Different Conversions

 •  3 min. read  •  grade level: 7
I have been looking at the different characteristics which mark the divine operation on the soul in the different conversions recorded in the gospels and the Acts. For instance, that of Peter and of Levi in Luke 5; that of Zacchaeus in Luke 19; that of Nicodemus and of the Samaritan in John.
It is sweet to inspect the way in which the light of God approached and entered the soul. Sometimes it was gentle; sometimes it was full of force and rapidity; sometimes it intimated a work more fully on the heart; and sometimes a work more on the conscience or understanding. But it was always God's work, that we know, though the material operated on may have been various, and the mode of operation various.
Look at Acts 8, 9, and 10. The Eunuch was evidently in the hand of God ere Philip met him—he was under the drawings of the Father (John 6). And that his heart was deeply engaged is evident, because he forgot the common order, as I may say, of the world, when he bid Philip come up to him in his chariot. He waited for no introduction. The stranger was no stranger, since he referred to that subject which at that moment was everything to his heart. He was another Zacchaeus, who forgot his place in society, and pressed through the crowd after Jesus.
Look at Saul. He was full of religious zeal—the zeal of an inquisitor. Look at Cornelius. He was full of religious devotion—gentle, benevolent, disposed (instead of persecuting others) to judge that all others were better than himself.

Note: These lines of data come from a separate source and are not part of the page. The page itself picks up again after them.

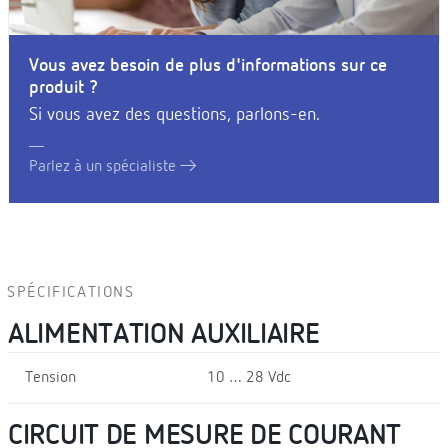
Vous avez besoin de plus d'informations sur ce
produit ?
Si vous avez des questions, parlons-en.
Parlez à un spécialiste
SPÉCIFICATIONS
ALIMENTATION AUXILIAIRE
Tension
10 … 28 Vdc
CIRCUIT DE MESURE DE COURANT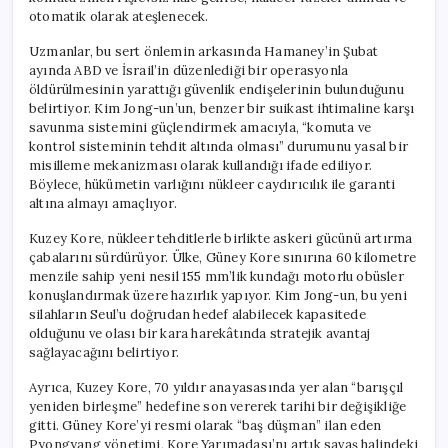
otomatik olarak ateşlenecek.
Uzmanlar, bu sert önlemin arkasında Hamaney’in Şubat
ayında ABD ve İsrail’in düzenlediği bir operasyonla
öldürülmesinin yarattığı güvenlik endişelerinin bulunduğunu
belirtiyor. Kim Jong-un’un, benzer bir suikast ihtimaline karşı
savunma sistemini güçlendirmek amacıyla, “komuta ve
kontrol sisteminin tehdit altında olması” durumunu yasal bir
misilleme mekanizması olarak kullandığı ifade ediliyor.
Böylece, hükümetin varlığını nükleer caydırıcılık ile garanti
altına almayı amaçlıyor.
Kuzey Kore, nükleer tehditlerle birlikte askeri gücünü artırma
çabalarını sürdürüyor. Ülke, Güney Kore sınırına 60 kilometre
menzile sahip yeni nesil 155 mm’lik kundağı motorlu obüsler
konuşlandırmak üzere hazırlık yapıyor. Kim Jong-un, bu yeni
silahların Seul’u doğrudan hedef alabilecek kapasitede
olduğunu ve olası bir kara harekâtında stratejik avantaj
sağlayacağını belirtiyor.
Ayrıca, Kuzey Kore, 70 yıldır anayasasında yer alan “barışçıl
yeniden birleşme” hedefine son vererek tarihi bir değişikliğe
gitti. Güney Kore’yi resmi olarak “baş düşman” ilan eden
Pyongyang yönetimi, Kore Yarımadası’nı artık savaş halindeki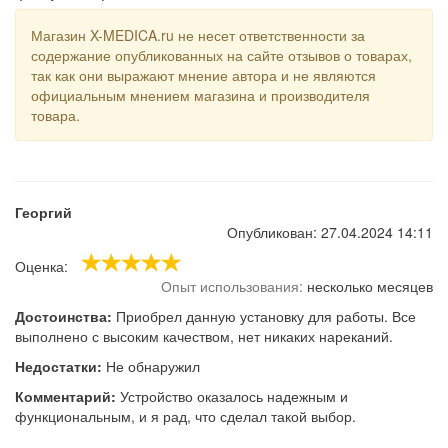
Магазин X-MEDICA.ru не несет ответственности за
содержание опубликованных на сайте отзывов о товарах,
так как они выражают мнение автора и не являются
официальным мнением магазина и производителя
товара.
Георгий
Опубликован: 27.04.2024 14:11
Оценка:
Опыт использования:
несколько месяцев
Достоинства:
Приобрел данную установку для работы. Все
выполнено с высоким качеством, нет никаких нареканий.
Недостатки:
Не обнаружил
Комментарий:
Устройство оказалось надежным и
функциональным, и я рад, что сделал такой выбор.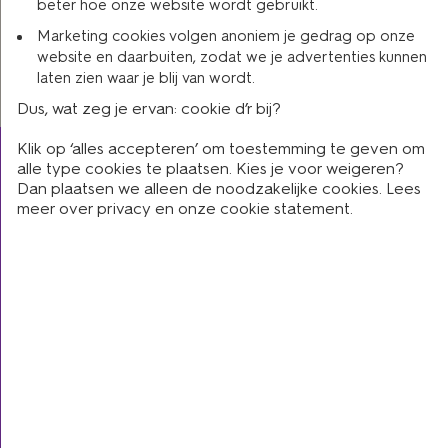
beter hoe onze website wordt gebruikt.
wettelijke aansprakelijkheid (WA) ook schade aan jouw
eigen brommer door een aanrijding, diefstal (of poging
Marketing cookies volgen anoniem je gedrag op onze
website en daarbuiten, zodat we je advertenties kunnen
tot), joyriding, inbraak, brand- en stormschade
laten zien waar je blij van wordt.
verzekerd.
Dus, wat zeg je ervan: cookie d’r bij?
Klik op ‘alles accepteren’ om toestemming te geven om
alle type cookies te plaatsen. Kies je voor weigeren?
Dan plaatsen we alleen de noodzakelijke cookies. Lees
producten
meer over
privacy
en onze
cookie statement
.
autoverzekering
brommerverzekering
woonverzekering
zorgverzekering
dierenverzekering
alle verzekeringen
direct regelen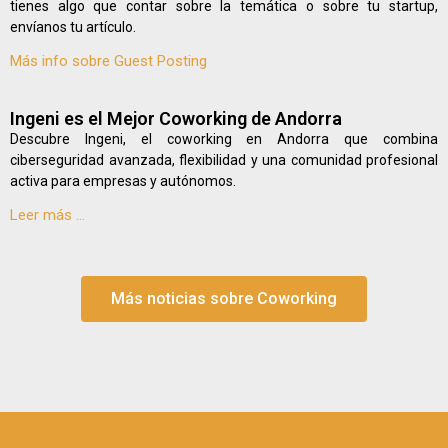
tienes algo que contar sobre la temática o sobre tu startup,
envíanos tu artículo.
Más info sobre Guest Posting
Ingeni es el Mejor Coworking de Andorra
Descubre Ingeni, el coworking en Andorra que combina
ciberseguridad avanzada, flexibilidad y una comunidad profesional
activa para empresas y autónomos.
Leer más ...
Más noticias sobre Coworking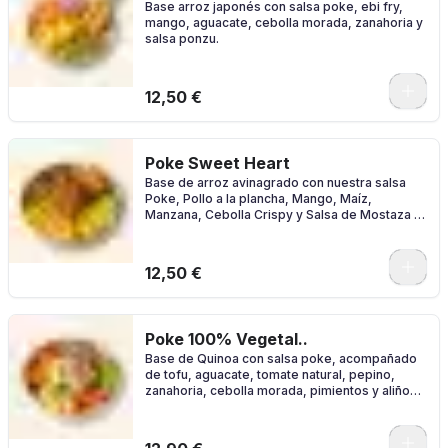
Base arroz japonés con salsa poke, ebi fry,
mango, aguacate, cebolla morada, zanahoria y
salsa ponzu.
0
12,50 €
Poke Sweet Heart
Base de arroz avinagrado con nuestra salsa
Poke, Pollo a la plancha, Mango, Maíz,
Manzana, Cebolla Crispy y Salsa de Mostaza y
Miel
0
12,50 €
Poke 100% Vegetal..
Base de Quinoa con salsa poke, acompañado
de tofu, aguacate, tomate natural, pepino,
zanahoria, cebolla morada, pimientos y aliño
de sésamo.
0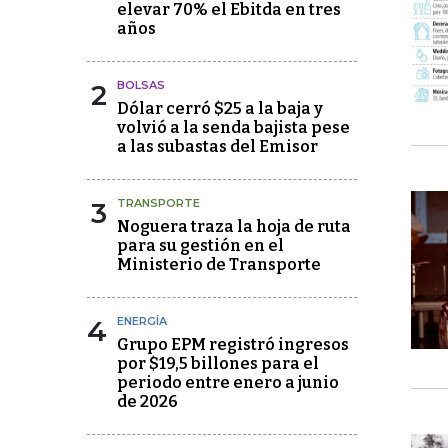
elevar 70% el Ebitda en tres
años
2
BOLSAS
Dólar cerró $25 a la baja y
volvió a la senda bajista pese
a las subastas del Emisor
3
TRANSPORTE
Noguera traza la hoja de ruta
para su gestión en el
Ministerio de Transporte
4
ENERGÍA
Grupo EPM registró ingresos
por $19,5 billones para el
periodo entre enero a junio
de 2026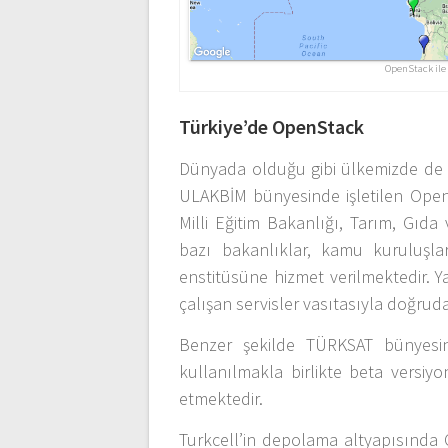
OpenStack ile 
Türkiye’de OpenStack
Dünyada olduğu gibi ülkemizde de
ULAKBİM bünyesinde işletilen Open
Milli Eğitim Bakanlığı, Tarım, Gıda
bazı bakanlıklar, kamu kuruluşlar
enstitüsüne hizmet verilmektedir. Y
çalışan servisler vasıtasıyla doğrud
Benzer şekilde TÜRKSAT bünyesind
kullanılmakla birlikte beta versiy
etmektedir.
Turkcell’in depolama altyapısında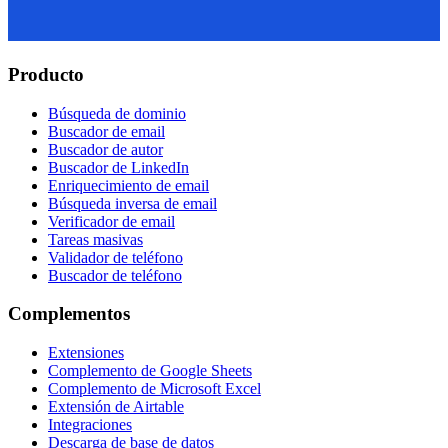
Producto
Búsqueda de dominio
Buscador de email
Buscador de autor
Buscador de LinkedIn
Enriquecimiento de email
Búsqueda inversa de email
Verificador de email
Tareas masivas
Validador de teléfono
Buscador de teléfono
Complementos
Extensiones
Complemento de Google Sheets
Complemento de Microsoft Excel
Extensión de Airtable
Integraciones
Descarga de base de datos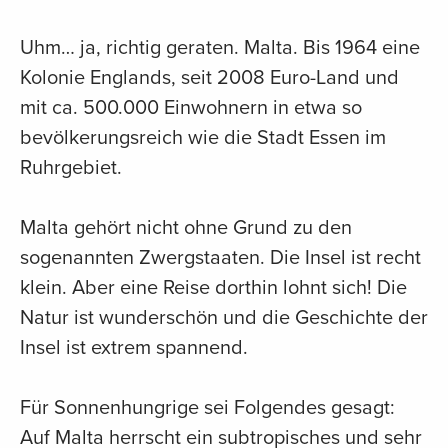
Uhm… ja, richtig geraten. Malta. Bis 1964 eine
Kolonie Englands, seit 2008 Euro-Land und
mit ca. 500.000 Einwohnern in etwa so
bevölkerungsreich wie die Stadt Essen im
Ruhrgebiet.
Malta gehört nicht ohne Grund zu den
sogenannten Zwergstaaten. Die Insel ist recht
klein. Aber eine Reise dorthin lohnt sich! Die
Natur ist wunderschön und die Geschichte der
Insel ist extrem spannend.
Für Sonnenhungrige sei Folgendes gesagt:
Auf Malta herrscht ein subtropisches und sehr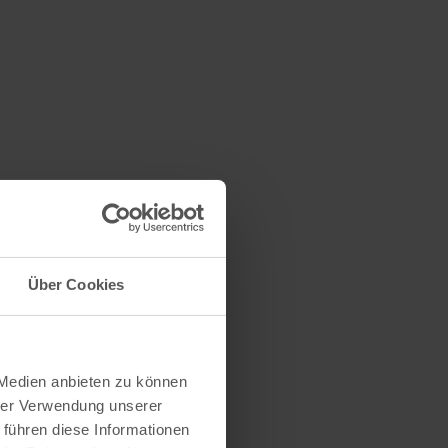
Über Cookies
 Medien anbieten zu können
hrer Verwendung unserer
 führen diese Informationen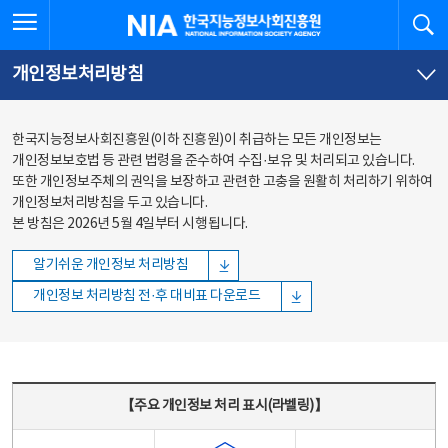
본문
전체메뉴
전체메뉴 열기
검
한국지능정보사회진흥원
바로가기
바로가기
개인정보처리방침
한국지능정보사회진흥원(이하 진흥원)이 취급하는 모든 개인정보는
개인정보보호법 등 관련 법령을 준수하여 수집·보유 및 처리되고 있습니다.
또한 개인정보주체의 권익을 보장하고 관련한 고충을 원활히 처리하기 위하여
개인정보처리방침을 두고 있습니다.
본 방침은 2026년 5월 4일부터 시행됩니다.
알기쉬운 개인정보 처리방침
개인정보 처리방침 전·후 대비표 다운로드
주요 개인정보 처리 표시(라벨링) - 주요 개인정보 처리 표시를 나타내는표
【주요 개인정보 처리 표시(라벨링)】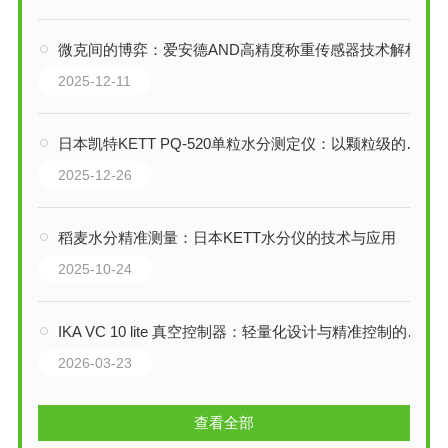
微克间的博弈：爱安德AND高精度称重传感器技术解析
2025-12-11
日本凯特KETT PQ-520单粒水分测定仪：以颗粒级的洞察，重塑谷物品质
2025-12-26
稻麦水分精准测量：日本KETT水分仪的技术与应用
2025-10-24
IKA VC 10 lite 真空控制器：轻量化设计与精准控制的融合
2026-03-23
查看全部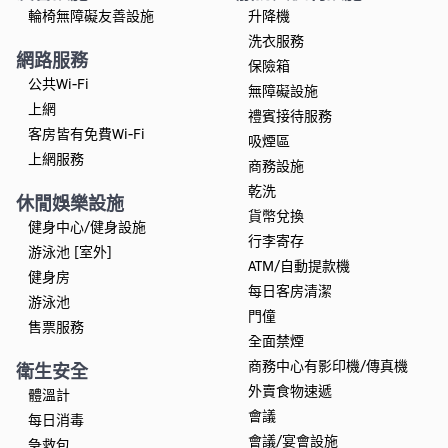
輪椅無障礙友善設施
升降機
洗衣服務
網路服務
保險箱
公共Wi-Fi
無障礙設施
上網
禮賓接待服務
客房皆有免費Wi-Fi
吸煙區
上網服務
商務設施
乾洗
休閒娛樂設施
貨幣兌換
健身中心/健身設施
行李寄存
游泳池 [室外]
ATM/自動提款機
健身房
每日客房清潔
游泳池
門僮
售票服務
全面禁煙
商務中心有影印機/傳真機
衛生安全
外賣食物速遞
體溫計
會議
每日消毒
會議/宴會設施
急救包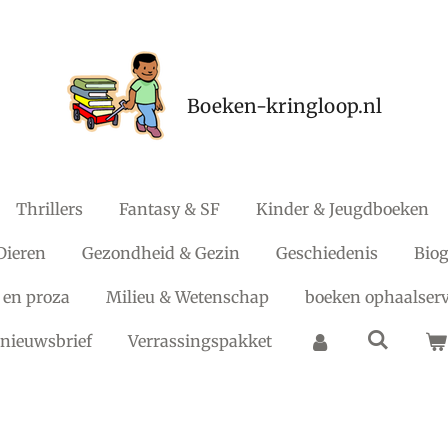
Boeken-kringloop.nl
Thrillers
Fantasy & SF
Kinder & Jeugdboeken
Dieren
Gezondheid & Gezin
Geschiedenis
Biog
 en proza
Milieu & Wetenschap
boeken ophaalserv
nieuwsbrief
Verrassingspakket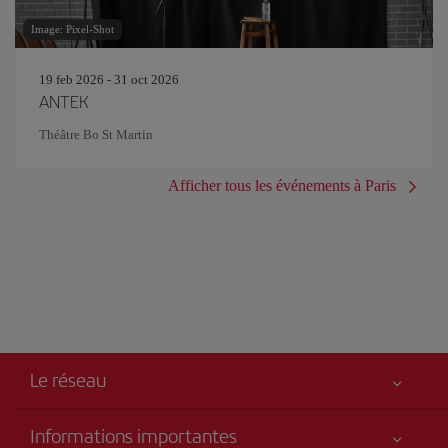
Image: Pixel-Shot
19 feb 2026 - 31 oct 2026
ANTEK
Théâtre Bo St Martin
Afficher tous les événements à Paris
Le réseau
Informations importantes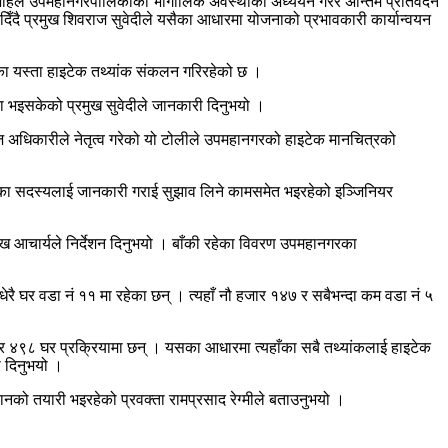
अहिले उपमहानगरपालिकाको भौगोलिक अवस्थाको अध्ययन गरेर अन्तिम प्रतिवेदन
दै प्रमुख शिवराज सुवेदीले यसैका आधारमा योजनाको प्रभावकारी कार्यान्वयन
ा यस्ता हाइटेक तथ्यांक संकलन गरिरहेको छ ।
ा भइसकेको प्रमुख सुवेदीले जानकारी दिनुभयो ।
अधिकारीले नेतृत्व गरेको यो टोलीले उपमहानगरको हाइटेक मानचित्रको
ालिका सदस्यलाई जानकारी गराई सुझाव लिने कामसमेत भइरहेको इञ्जिनियर
 आचार्यले निर्देशन दिनुभयो । बाँकी रहेका विवरण उपमहानगरका
घर वडा नं ११ मा रहेका छन् । त्यहाँ नौ हजार १४७ र सबैभन्दा कम वडा नं ५
४९८ घर प्रक्रियामा छन् । यसका आधारमा त्यहाँका सबै तथ्यांकलाई हाइटेक
ी दिनुभयो ।
ानको तयारी भइरहेको प्रवक्ता रामप्रसाद रेग्मीले बताउनुभयो ।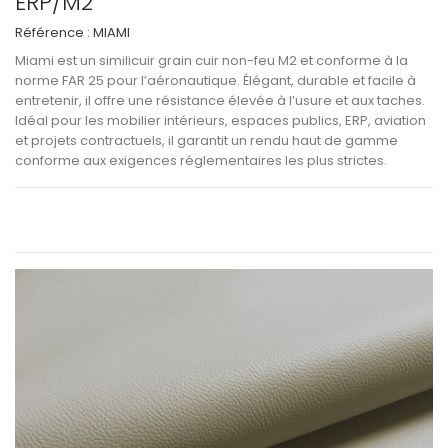
ERP/M2
Référence :
MIAMI
Miami
est un
similicuir grain cuir non-feu M2 et conforme à la
norme FAR 25
pour l’aéronautique. Élégant, durable et facile à
entretenir, il offre une
résistance élevée à l’usure et aux taches
.
Idéal pour les
mobilier intérieurs, espaces publics, ERP, aviation
et projets contractuels
, il garantit un
rendu haut de gamme
conforme aux exigences réglementaires les plus strictes
.
Voir les informations techniques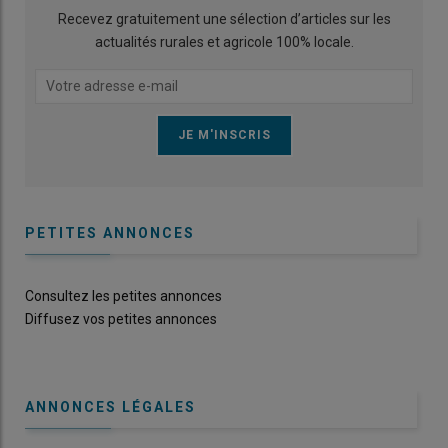
Recevez gratuitement une sélection d’articles sur les
actualités rurales et agricole 100% locale.
PETITES ANNONCES
Consultez les petites annonces
Diffusez vos petites annonces
ANNONCES LÉGALES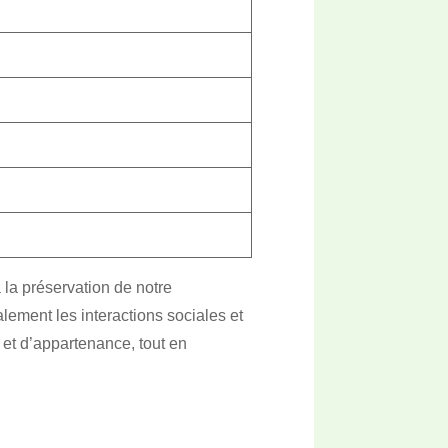
 la préservation de notre
alement les interactions sociales et
et d’appartenance, tout en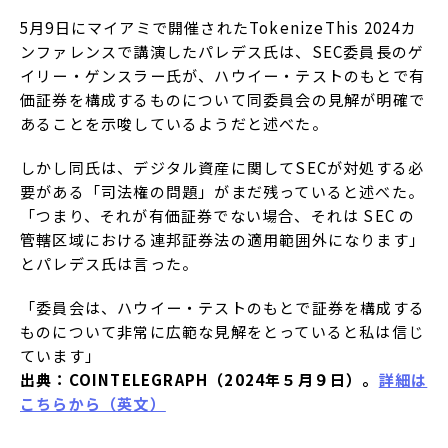
5月9日にマイアミで開催されたTokenizeThis 2024カ
ンファレンスで講演したパレデス氏は、SEC委員長のゲ
イリー・ゲンスラー氏が、ハウイー・テストのもとで有
価証券を構成するものについて同委員会の見解が明確で
あることを示唆しているようだと述べた。
しかし同氏は、デジタル資産に関してSECが対処する必
要がある「司法権の問題」がまだ残っていると述べた。
「つまり、それが有価証券でない場合、それは SEC の
管轄区域における連邦証券法の適用範囲外になります」
とパレデス氏は言った。
「委員会は、ハウイー・テストのもとで証券を構成する
ものについて非常に広範な見解をとっていると私は信じ
ています」
出典：COINTELEGRAPH（2024年５月９日）。
詳細は
こちらから（英文）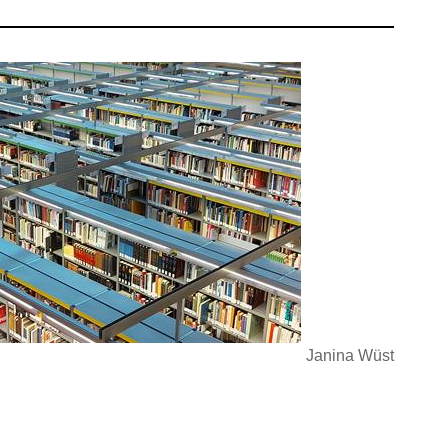
Janina Wüst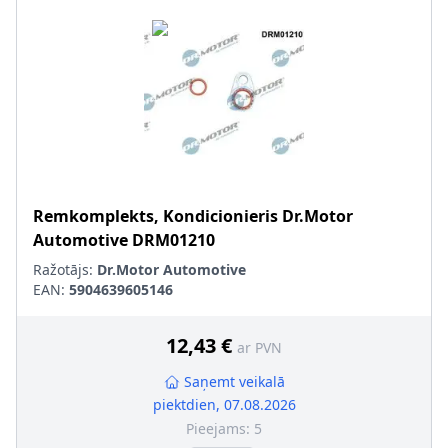
Remkomplekts, Kondicionieris
Dr.Motor
Automotive
DRM01210
Ražotājs:
Dr.Motor Automotive
EAN:
5904639605146
12,43 €
ar PVN
Saņemt veikalā
piektdien, 07.08.2026
Pieejams:
5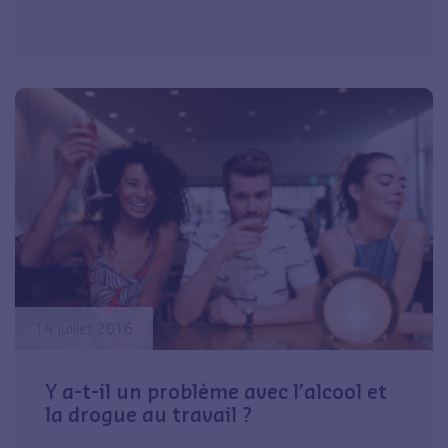
14 juillet 2016
Y a-t-il un problème avec l’alcool et
la drogue au travail ?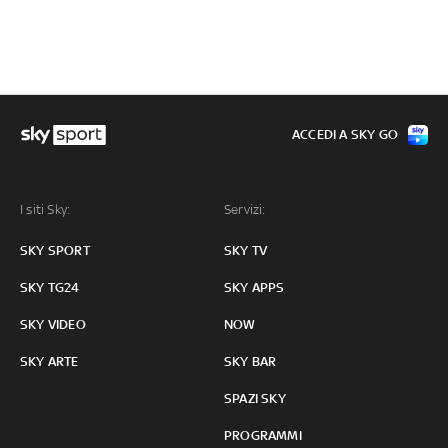
ACCEDI A SKY GO
I siti Sky:
Servizi:
SKY SPORT
SKY TV
SKY TG24
SKY APPS
SKY VIDEO
NOW
SKY ARTE
SKY BAR
SPAZI SKY
PROGRAMMI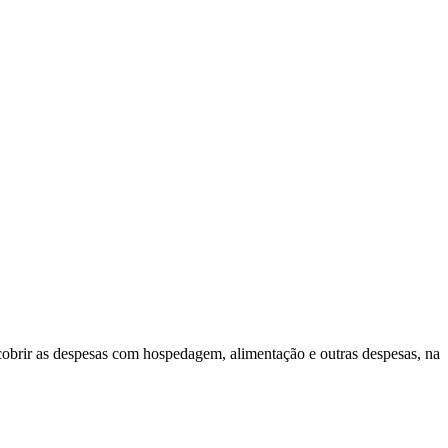
a cobrir as despesas com hospedagem, alimentação e outras despesas, na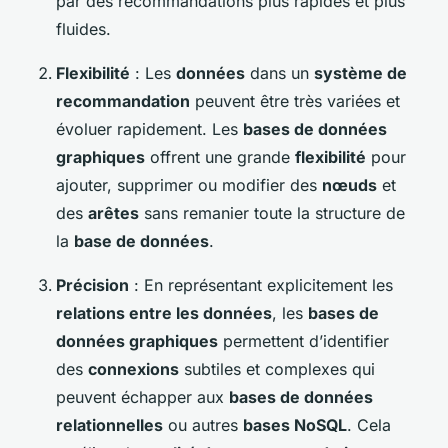
par des recommandations plus rapides et plus
fluides.
Flexibilité
: Les
données
dans un
système de
recommandation
peuvent être très variées et
évoluer rapidement. Les
bases de données
graphiques
offrent une grande
flexibilité
pour
ajouter, supprimer ou modifier des
nœuds
et
des
arêtes
sans remanier toute la structure de
la
base de données
.
Précision
: En représentant explicitement les
relations entre les données
, les
bases de
données graphiques
permettent d’identifier
des
connexions
subtiles et complexes qui
peuvent échapper aux
bases de données
relationnelles
ou autres
bases NoSQL
. Cela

Here were different materials, and the mode of operation on them was different. The work was carried on in Saul's soul with characteristic force—that in Cornelius's with like gentleness and grace. But both of them equally needed Jesus. There was no life in either or for either, but through Jesus.
So the jailor and Lydia in chapter 16. Lydia was something of a female Cornelius. She was devout, and gentle, and gracious; and the Lord, by a very gentle operation, opened her heart. The jailor was a kind of Saul, at least in his apprenticeship; he was beginning to practice his hand in that work of persecution with which Saul had been long familiar. But as far as he had gone, he had learned his art well; and the operation on him, like that on Saul of Tarsus, was in characteristic force. An earthquake accompanied the unlocking of the bars of his strong and iron heart, as "the still small voice" had done the business with Lydia's.
But again; neither the gentle Lydia, nor the fiery jailor, could do without Jesus. Till Lydia knew Jesus, Paul could teach her; but he did not worship with her, though she was a devout woman (see vv. 13, 16).
May the souls of sinners be precious in our sight! and these witnesses of the grace of God, and of the power of the Spirit, be acceptable to our hearts.